Data to use Start Marker

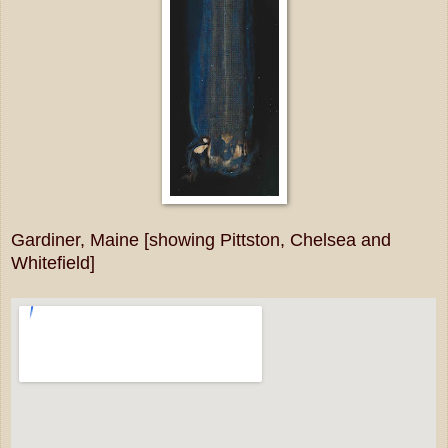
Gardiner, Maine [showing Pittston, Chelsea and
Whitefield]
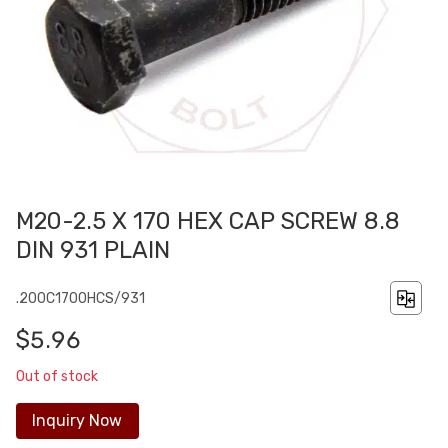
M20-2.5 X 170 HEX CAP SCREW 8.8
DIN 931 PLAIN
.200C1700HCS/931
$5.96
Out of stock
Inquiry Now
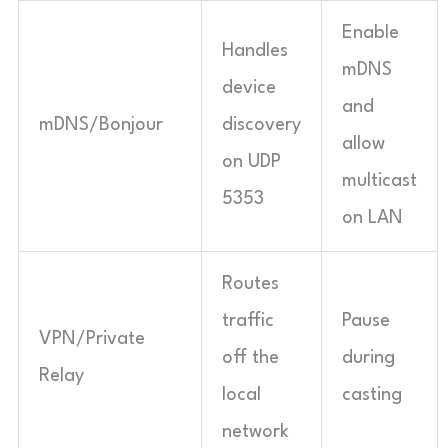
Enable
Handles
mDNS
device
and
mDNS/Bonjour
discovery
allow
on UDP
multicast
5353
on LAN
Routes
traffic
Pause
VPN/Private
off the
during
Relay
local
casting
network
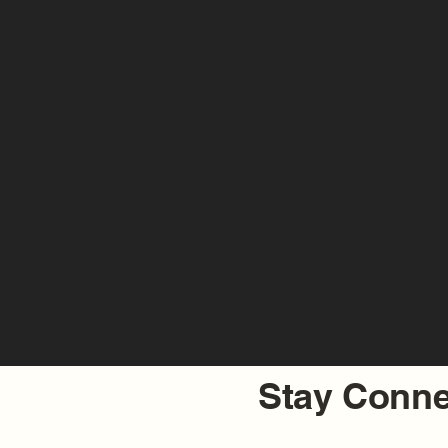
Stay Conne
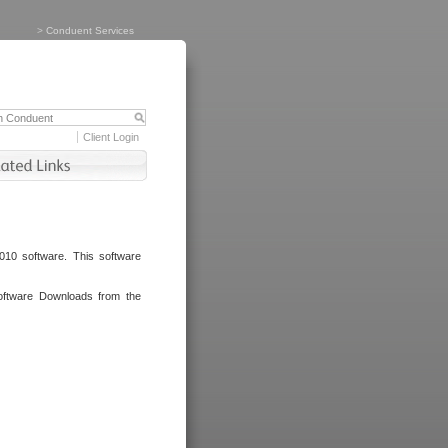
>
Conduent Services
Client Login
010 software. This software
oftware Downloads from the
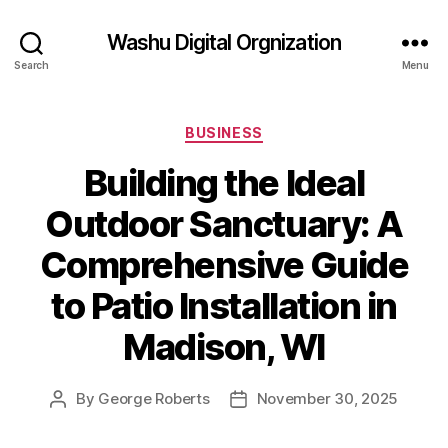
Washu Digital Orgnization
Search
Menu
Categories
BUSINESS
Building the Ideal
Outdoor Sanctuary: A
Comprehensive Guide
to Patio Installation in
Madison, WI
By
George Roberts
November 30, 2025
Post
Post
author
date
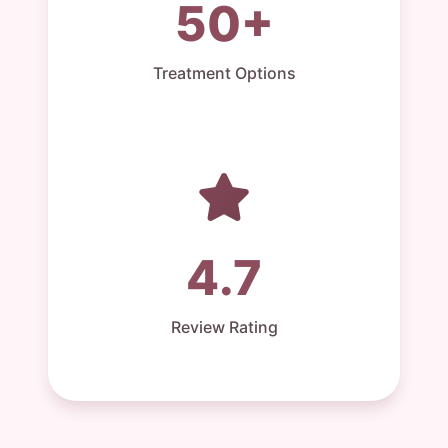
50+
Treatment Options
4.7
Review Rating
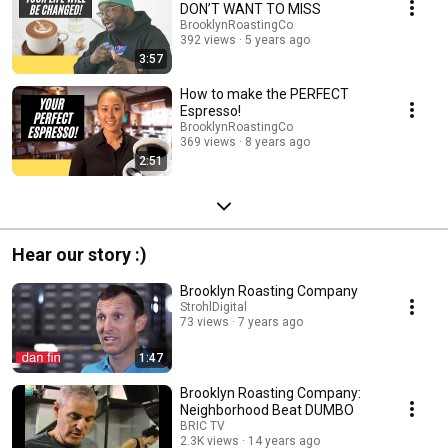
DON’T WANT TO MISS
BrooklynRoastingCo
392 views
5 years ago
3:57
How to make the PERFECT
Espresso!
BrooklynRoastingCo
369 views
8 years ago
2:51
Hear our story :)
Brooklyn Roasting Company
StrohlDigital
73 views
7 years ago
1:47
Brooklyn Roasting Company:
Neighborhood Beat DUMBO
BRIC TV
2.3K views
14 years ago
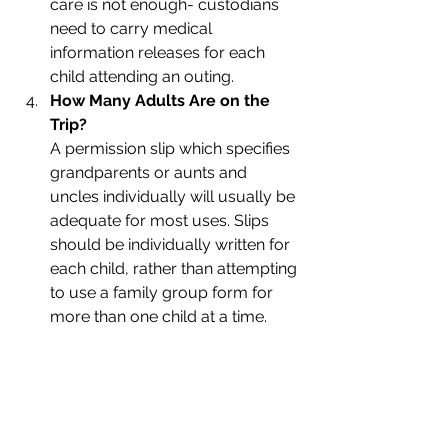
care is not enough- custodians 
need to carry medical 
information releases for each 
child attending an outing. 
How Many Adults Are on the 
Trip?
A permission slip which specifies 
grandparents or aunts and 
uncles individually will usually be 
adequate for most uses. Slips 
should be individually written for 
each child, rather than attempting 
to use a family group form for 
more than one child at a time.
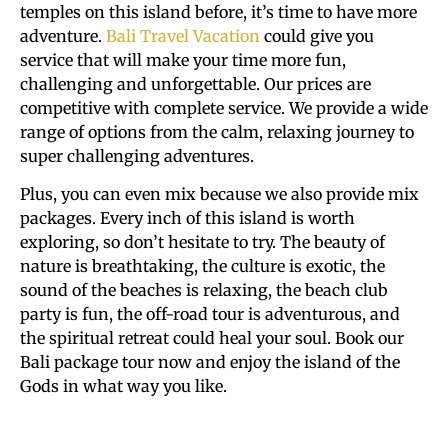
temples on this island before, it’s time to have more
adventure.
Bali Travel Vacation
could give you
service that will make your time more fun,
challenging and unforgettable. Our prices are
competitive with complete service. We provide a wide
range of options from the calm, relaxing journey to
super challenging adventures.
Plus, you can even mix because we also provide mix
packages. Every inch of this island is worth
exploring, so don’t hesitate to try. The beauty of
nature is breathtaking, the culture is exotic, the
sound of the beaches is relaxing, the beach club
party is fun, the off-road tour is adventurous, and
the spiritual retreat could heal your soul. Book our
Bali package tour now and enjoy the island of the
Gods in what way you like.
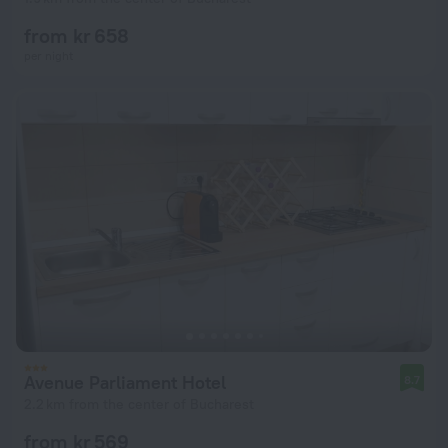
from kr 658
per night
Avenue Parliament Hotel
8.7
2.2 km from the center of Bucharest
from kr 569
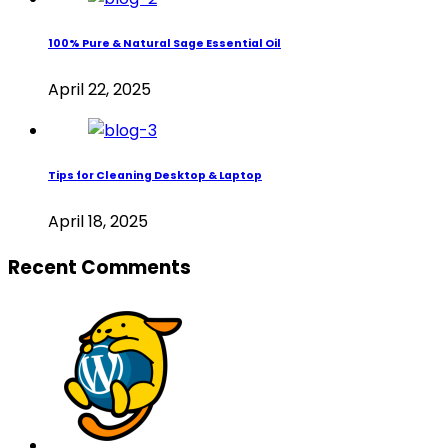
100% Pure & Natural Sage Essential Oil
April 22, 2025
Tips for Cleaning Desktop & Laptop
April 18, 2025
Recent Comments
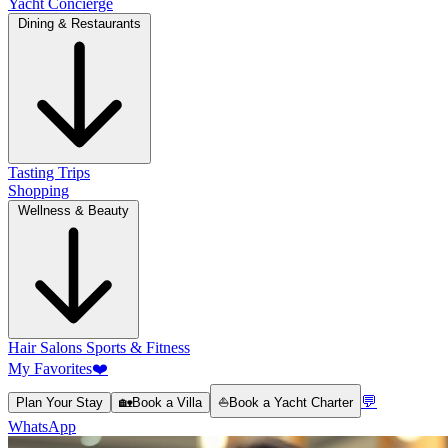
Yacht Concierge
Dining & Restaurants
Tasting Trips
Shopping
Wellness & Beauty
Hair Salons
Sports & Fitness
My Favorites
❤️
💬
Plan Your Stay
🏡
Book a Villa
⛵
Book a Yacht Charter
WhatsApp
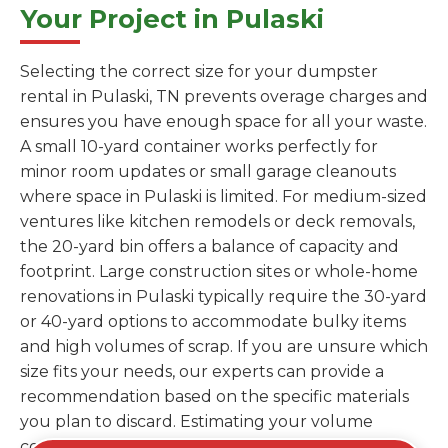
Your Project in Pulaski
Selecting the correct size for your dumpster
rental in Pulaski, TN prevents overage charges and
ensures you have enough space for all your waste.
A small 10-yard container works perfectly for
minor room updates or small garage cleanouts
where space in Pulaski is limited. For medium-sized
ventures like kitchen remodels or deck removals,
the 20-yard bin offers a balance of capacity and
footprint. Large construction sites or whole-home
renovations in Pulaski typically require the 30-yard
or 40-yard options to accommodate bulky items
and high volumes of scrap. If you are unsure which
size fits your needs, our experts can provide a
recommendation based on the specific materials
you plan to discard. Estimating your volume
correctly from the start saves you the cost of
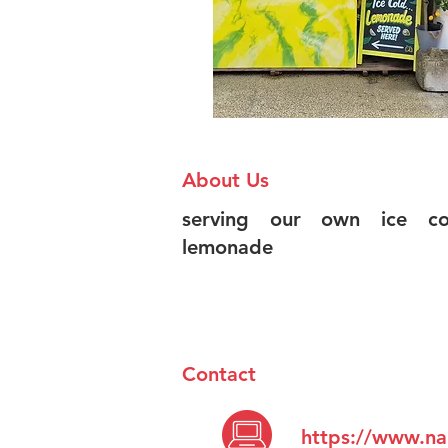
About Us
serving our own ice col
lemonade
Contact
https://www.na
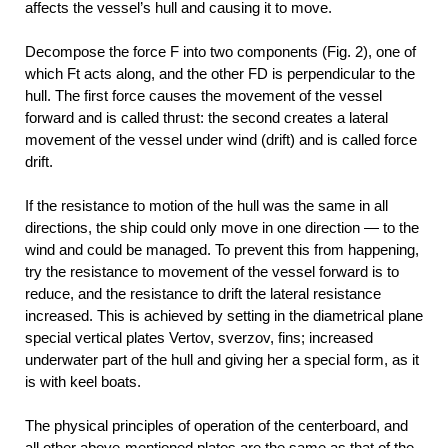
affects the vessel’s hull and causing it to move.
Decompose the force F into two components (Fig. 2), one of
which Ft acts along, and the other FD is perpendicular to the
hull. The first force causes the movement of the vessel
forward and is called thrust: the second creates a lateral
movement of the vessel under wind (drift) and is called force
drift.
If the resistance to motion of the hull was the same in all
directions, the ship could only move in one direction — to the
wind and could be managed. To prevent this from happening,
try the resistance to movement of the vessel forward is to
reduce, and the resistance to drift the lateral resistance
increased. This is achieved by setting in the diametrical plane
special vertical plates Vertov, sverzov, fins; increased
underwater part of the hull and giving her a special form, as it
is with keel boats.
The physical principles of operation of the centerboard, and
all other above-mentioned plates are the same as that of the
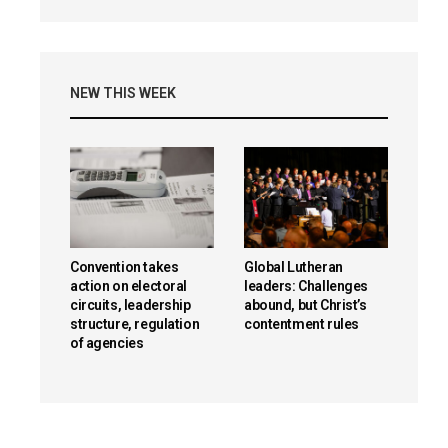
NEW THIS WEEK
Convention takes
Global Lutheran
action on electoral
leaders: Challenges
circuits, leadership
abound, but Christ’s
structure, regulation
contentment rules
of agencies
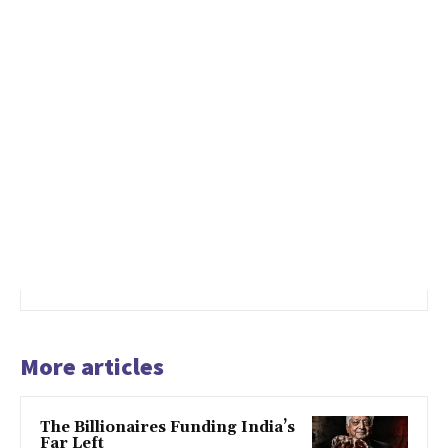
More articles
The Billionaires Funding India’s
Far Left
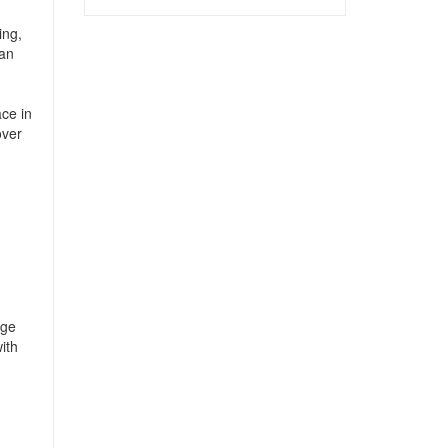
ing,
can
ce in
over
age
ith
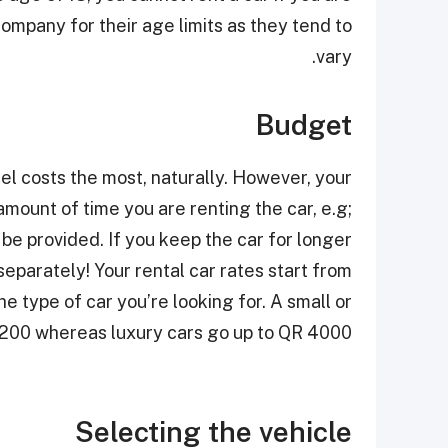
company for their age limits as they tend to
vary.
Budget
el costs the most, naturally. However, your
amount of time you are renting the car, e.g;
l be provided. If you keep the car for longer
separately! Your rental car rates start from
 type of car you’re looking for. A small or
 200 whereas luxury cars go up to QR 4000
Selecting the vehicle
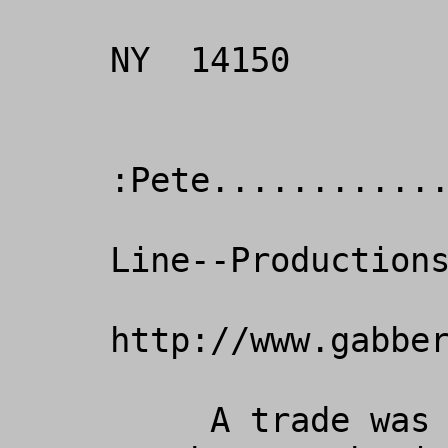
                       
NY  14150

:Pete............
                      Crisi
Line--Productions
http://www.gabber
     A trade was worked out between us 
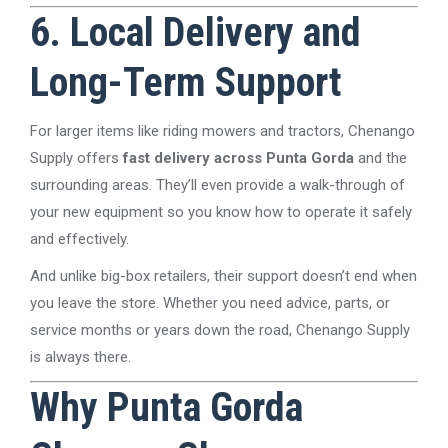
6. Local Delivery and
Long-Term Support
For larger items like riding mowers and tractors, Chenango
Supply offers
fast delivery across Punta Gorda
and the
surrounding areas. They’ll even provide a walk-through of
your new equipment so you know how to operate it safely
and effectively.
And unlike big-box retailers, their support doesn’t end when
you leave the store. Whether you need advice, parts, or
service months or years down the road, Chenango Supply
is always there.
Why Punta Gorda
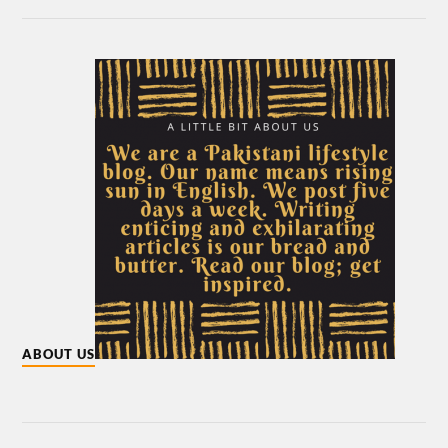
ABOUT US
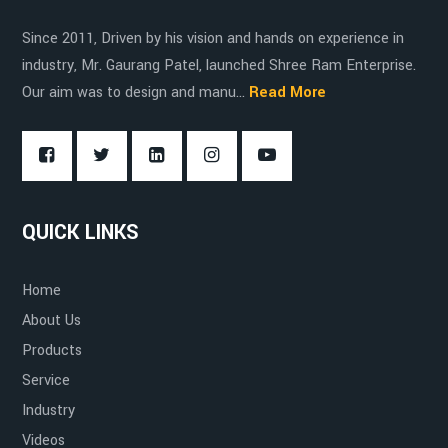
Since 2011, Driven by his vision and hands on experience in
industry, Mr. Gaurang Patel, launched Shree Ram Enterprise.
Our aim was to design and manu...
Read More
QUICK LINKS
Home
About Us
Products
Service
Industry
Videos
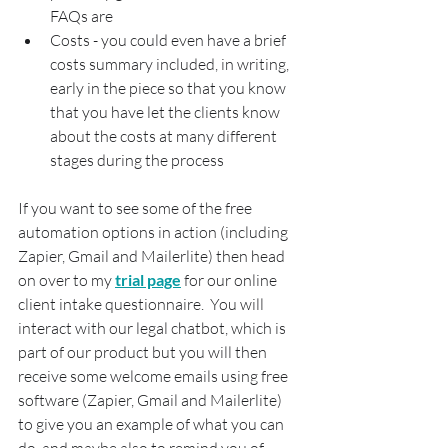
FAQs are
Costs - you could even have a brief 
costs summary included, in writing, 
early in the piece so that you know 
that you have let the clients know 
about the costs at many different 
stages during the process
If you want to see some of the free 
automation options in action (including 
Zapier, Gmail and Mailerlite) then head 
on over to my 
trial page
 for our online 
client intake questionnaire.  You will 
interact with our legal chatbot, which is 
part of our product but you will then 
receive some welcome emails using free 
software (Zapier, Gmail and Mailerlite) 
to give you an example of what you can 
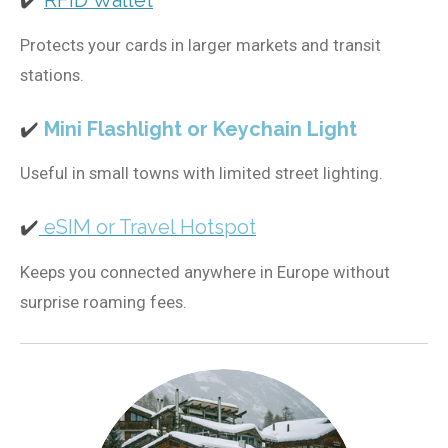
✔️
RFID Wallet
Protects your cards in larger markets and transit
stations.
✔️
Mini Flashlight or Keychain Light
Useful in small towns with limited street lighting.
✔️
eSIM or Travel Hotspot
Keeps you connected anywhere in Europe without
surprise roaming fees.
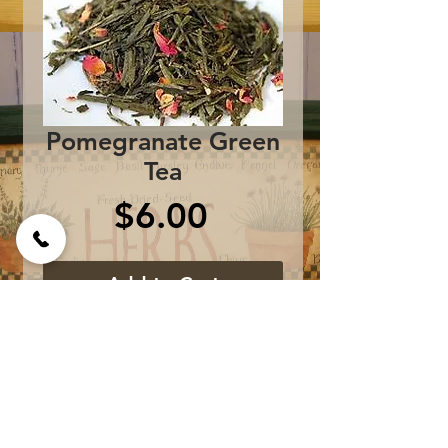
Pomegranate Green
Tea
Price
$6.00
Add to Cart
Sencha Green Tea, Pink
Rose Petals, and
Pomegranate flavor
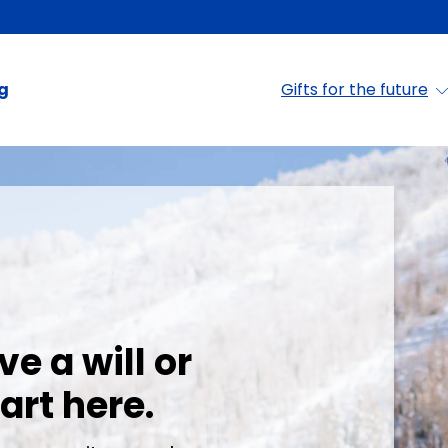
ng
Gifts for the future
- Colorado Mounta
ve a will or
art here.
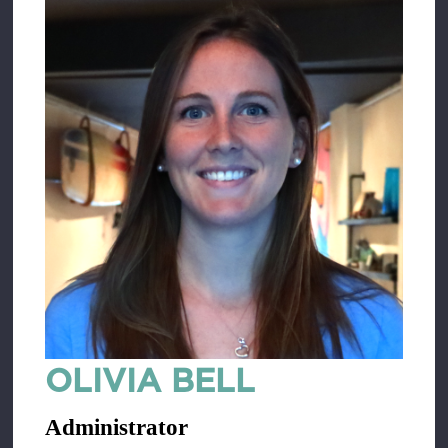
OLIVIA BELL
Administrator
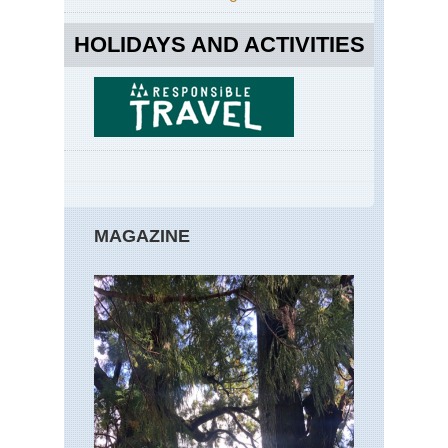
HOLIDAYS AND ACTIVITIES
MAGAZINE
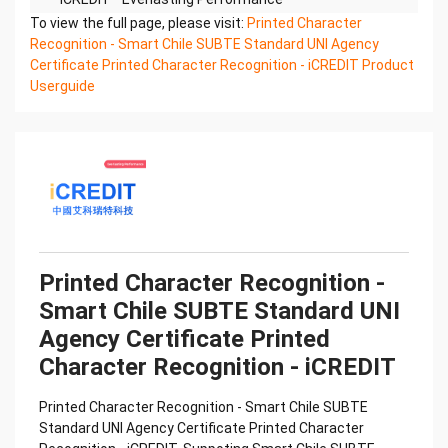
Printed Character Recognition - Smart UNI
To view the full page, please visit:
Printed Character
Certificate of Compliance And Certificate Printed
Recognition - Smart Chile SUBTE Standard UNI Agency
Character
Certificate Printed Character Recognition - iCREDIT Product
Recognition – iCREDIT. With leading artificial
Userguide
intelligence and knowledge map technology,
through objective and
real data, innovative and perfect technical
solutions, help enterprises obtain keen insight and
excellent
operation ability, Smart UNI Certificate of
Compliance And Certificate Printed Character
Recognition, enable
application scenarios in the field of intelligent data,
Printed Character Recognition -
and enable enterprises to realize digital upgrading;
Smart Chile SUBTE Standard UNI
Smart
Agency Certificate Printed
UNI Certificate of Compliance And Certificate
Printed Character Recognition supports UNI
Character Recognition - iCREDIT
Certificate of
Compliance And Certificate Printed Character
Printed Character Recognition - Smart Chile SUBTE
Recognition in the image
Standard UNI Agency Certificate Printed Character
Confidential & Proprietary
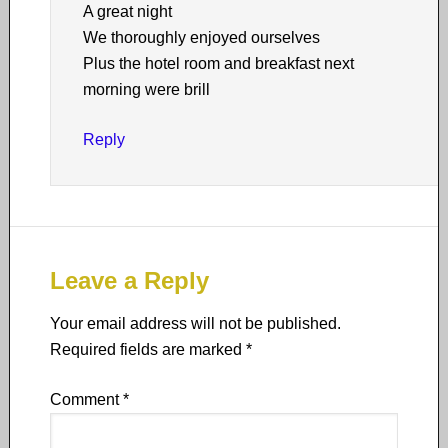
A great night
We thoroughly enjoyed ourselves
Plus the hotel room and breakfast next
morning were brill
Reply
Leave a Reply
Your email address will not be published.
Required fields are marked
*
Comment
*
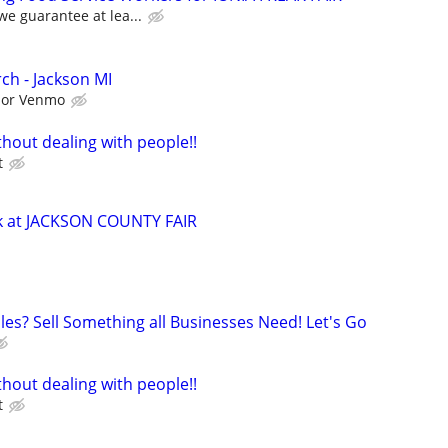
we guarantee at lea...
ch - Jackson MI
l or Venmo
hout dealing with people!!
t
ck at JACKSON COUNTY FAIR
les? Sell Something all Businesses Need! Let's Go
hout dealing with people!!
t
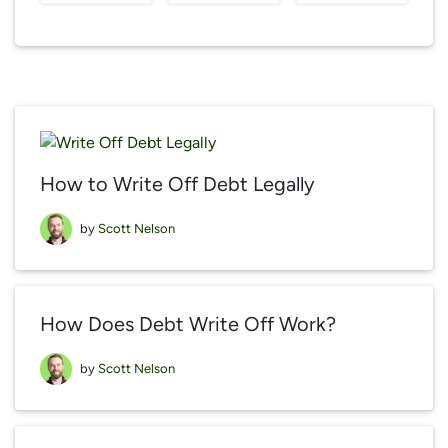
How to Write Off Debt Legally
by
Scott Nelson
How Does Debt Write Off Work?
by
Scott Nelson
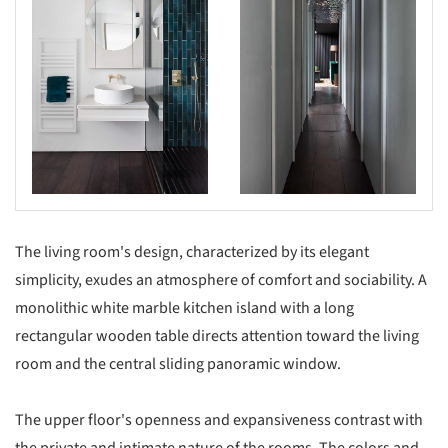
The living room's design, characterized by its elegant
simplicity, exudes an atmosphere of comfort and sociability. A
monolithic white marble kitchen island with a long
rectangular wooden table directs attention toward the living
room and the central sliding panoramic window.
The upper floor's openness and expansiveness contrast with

Data to use End Marker

Reproduce only the lines from the beginning of the data through the line that contains "to Patio Installation in", both included, and please drop the pictures.

§ **Exercise result**:
Gardiner, Maine [showing Pittston, Chelsea and
Whitefield]
M20-2.5 X 170 HEX CAP SCREW 8.8
DIN 931 PLAIN
.200C1700HCS/931
$5.96
Out of stock
Inquiry Now
Enable
Handles
mDNS
device
and
mDNS/Bonjour
discovery
allow
on UDP
multicast
5353
on LAN
Routes
traffic
Pause
VPN/Private
off the
during
Relay
local
casting
network
Stay Conne
>
Conduent Services
Client Login
010 software. This software
oftware Downloads from the
Washu Digital Orgnization
Search
Menu
Categories
BUSINESS
Building the Ideal
Outdoor Sanctuary: A
Comprehensive Guide
to Patio Installation in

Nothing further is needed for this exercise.